Не сейчас. Не сейчас.
Я стараюсь думать о цветке. Белом цветке в кружащемся голубом небе. Насколько малы люди, насколько уязвимы по сравнению со скалами, звездами.
Заходит Кэл. Я его помню. Мне хочется его успокоить. Чтобы он заговорил нормальным голосом и рассмешил меня. Но Кэл стоит возле папы, маленький и тихий, и шепчет:
— Что с ней?
— У нее инфекция.
— Она умрет?
— Ей дали антибиотики.
— Значит, поправится?
Молчание.
Это неправильно. Все должно быть иначе. Не вдруг, как под колесами машины. Не этот странный жар, как будто у меня внутри сплошной синяк. Лейкоз прогрессирует постепенно. Я должна слабеть, пока мне наконец не станет все равно.
Но мне не все равно. Когда же оно наступит, это безразличие?
Я стараюсь думать о простых вещах — вареной картошке, молоке. Но в голову лезет всякая жуть — пустые деревья, тарелки с пылью. Заострившийся, побелевший подбородок.
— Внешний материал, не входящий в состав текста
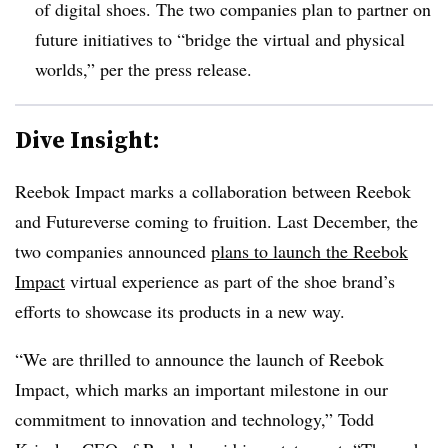
of digital shoes. The two companies plan to partner on
future initiatives to “bridge the virtual and physical
worlds,” per the press release.
Dive Insight:
Reebok Impact marks a collaboration between Reebok
and Futureverse coming to fruition. Last December, the
two companies announced
plans to launch the Reebok
Impact
virtual experience as part of the shoe brand’s
efforts to showcase its products in a new way.
“We are thrilled to announce the launch of Reebok
Impact, which marks an important milestone in our
commitment to innovation and technology,” Todd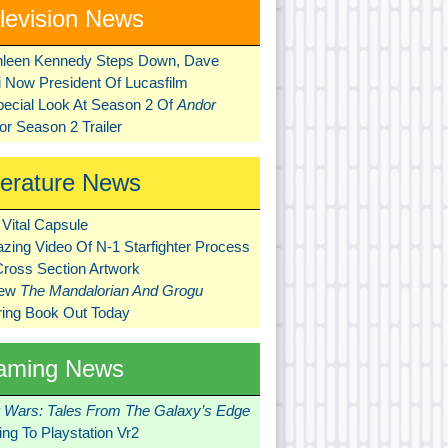
levision News
hleen Kennedy Steps Down, Dave
ni Now President Of Lucasfilm
pecial Look At Season 2 Of
Andor
r Season 2 Trailer
terature News
Vital Capsule
zing Video Of N-1 Starfighter Process
Cross Section Artwork
New
The Mandalorian And Grogu
ring Book Out Today
aming News
r Wars: Tales From The Galaxy’s Edge
ng To Playstation Vr2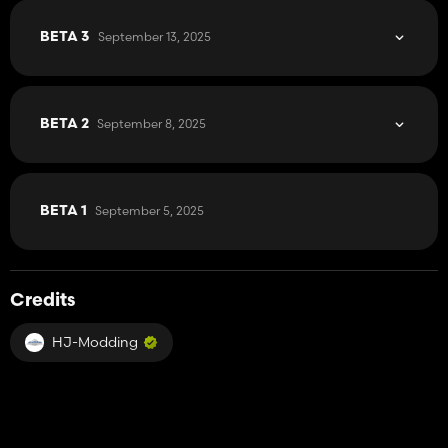
September 13, 2025
BETA 3
September 8, 2025
BETA 2
September 5, 2025
BETA 1
Credits
HJ-Modding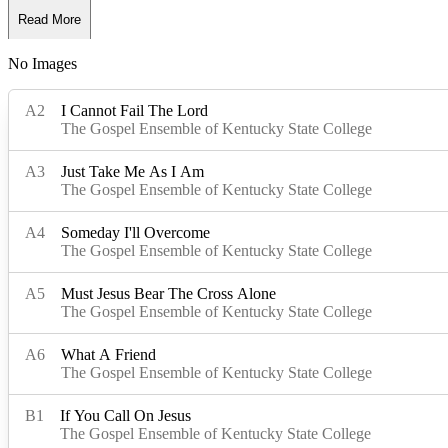
Read More
No Images
Read Less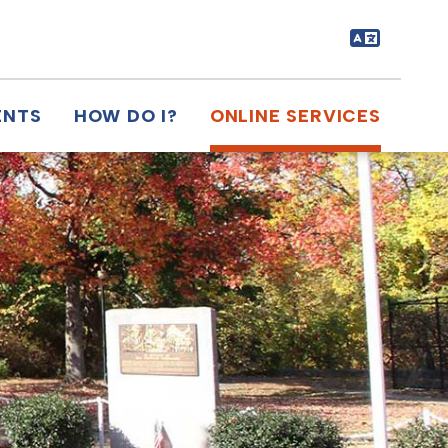
ENTS
HOW DO I?
ONLINE SERVICES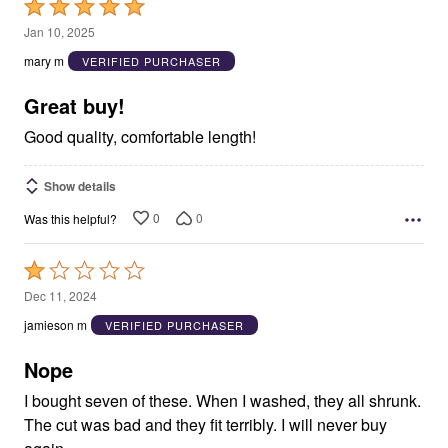
Rated
5
Jan 10, 2025
out
mary m
VERIFIED PURCHASER
of
5
Great buy!
Good quality, comfortable length!
Show details
0
0
Was this helpful?
Rated
1
Dec 11, 2024
out
jamieson m
VERIFIED PURCHASER
of
5
Nope
I bought seven of these. When I washed, they all shrunk.
The cut was bad and they fit terribly. I will never buy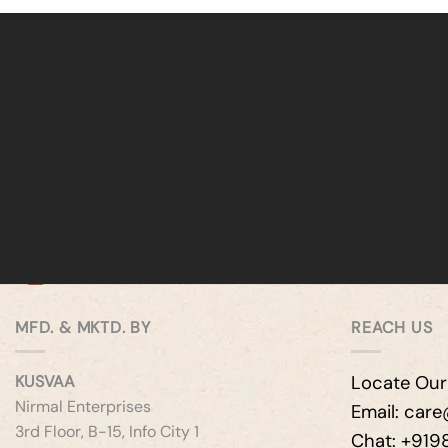
MFD. & MKTD. BY
REACH US
KUSVAA
Locate Our
Nirmal Enterprises
Email: car
3rd Floor, B-15, Info City 1
Chat: +91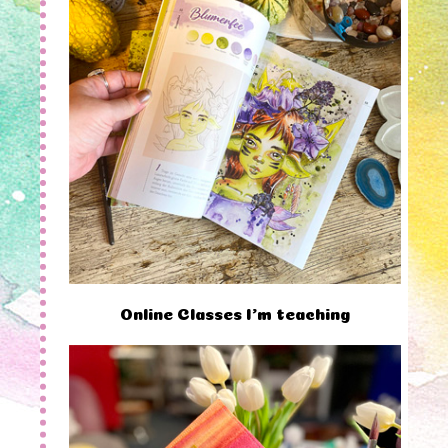
Online Classes I'm teaching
Мне хочется признаться папе, что я ужасно боюсь, но говорить — все равно что пытаться выбраться из цистерны с маслом. Слова появляются невесть откуда, темные и скользкие.
— Держи меня.
— Я с тобой.
— Я падаю.
— Я здесь. Я тебя держу.
Но в его глазах испуг, лицо вялое, как у столетнего старика.
Тридцать три
Я просыпаюсь в цветах. Вазы тюльпанов, гвоздики, как на свадьбе; на тумбочке возле кровати пенится гипсофила.
Я просыпаюсь и вижу папу, которые по-прежнему держит меня за руку.
Все предметы в комнате удивительны — кувшин, вон тот стул. Небо за окном ярко-голубое.
— Тебе не мучает жажда? — спрашивает папа. — Хочешь пить?
Я хочу мангового сока. И побольше. Он подсовывает подушку мне под голову и держит стакан, пока я пью. Не отрываясь, смотрит мне в глаза. Я глотаю сок. Папа дает мне перевести дух и снова наклоняет стакан. Когда я напиваюсь, вытирает мне рот салфеткой.